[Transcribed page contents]
>>>>

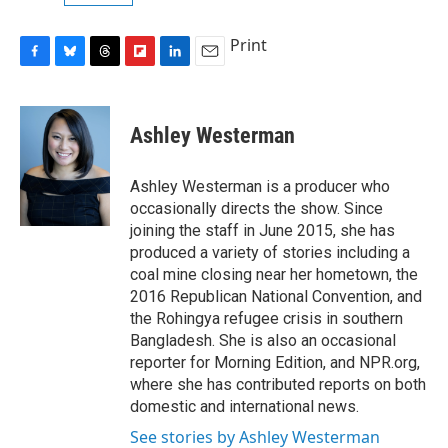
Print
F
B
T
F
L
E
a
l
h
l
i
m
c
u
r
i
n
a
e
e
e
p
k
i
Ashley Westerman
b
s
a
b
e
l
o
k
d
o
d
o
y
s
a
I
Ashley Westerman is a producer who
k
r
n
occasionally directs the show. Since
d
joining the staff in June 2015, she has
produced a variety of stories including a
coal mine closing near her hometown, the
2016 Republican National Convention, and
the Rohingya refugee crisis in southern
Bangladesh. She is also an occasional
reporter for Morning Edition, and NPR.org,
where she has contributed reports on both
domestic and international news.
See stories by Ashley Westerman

<<<<
>>>>

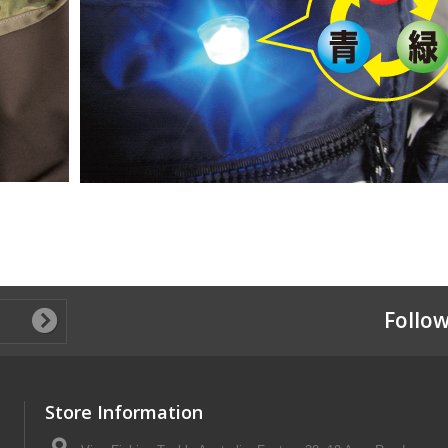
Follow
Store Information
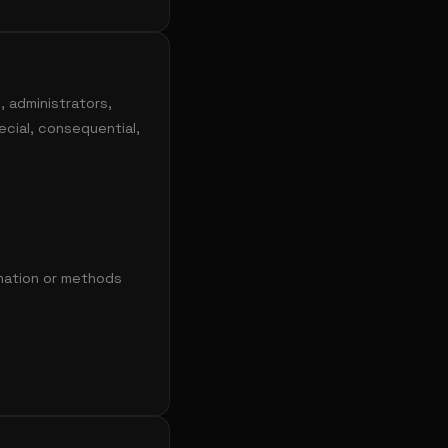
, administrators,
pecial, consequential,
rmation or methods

<<<<
>>>>

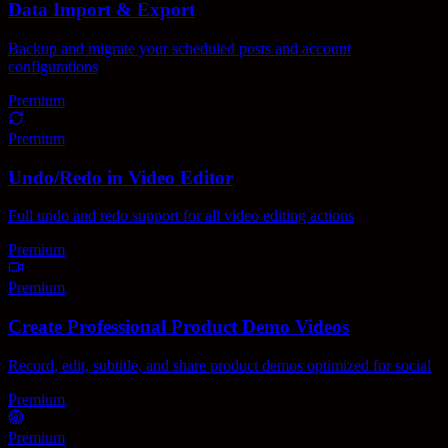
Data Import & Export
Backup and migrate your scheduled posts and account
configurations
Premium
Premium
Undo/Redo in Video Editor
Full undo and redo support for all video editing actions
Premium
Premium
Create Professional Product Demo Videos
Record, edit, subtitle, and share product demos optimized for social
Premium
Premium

<<<<

_What the exercise asks:_
Look through the data above. Find each line with the string "Westerman" and copy it.

_Result of the exercise:_
Ashley Westerman
Ashley Westerman is a producer who
See stories by Ashley Westerman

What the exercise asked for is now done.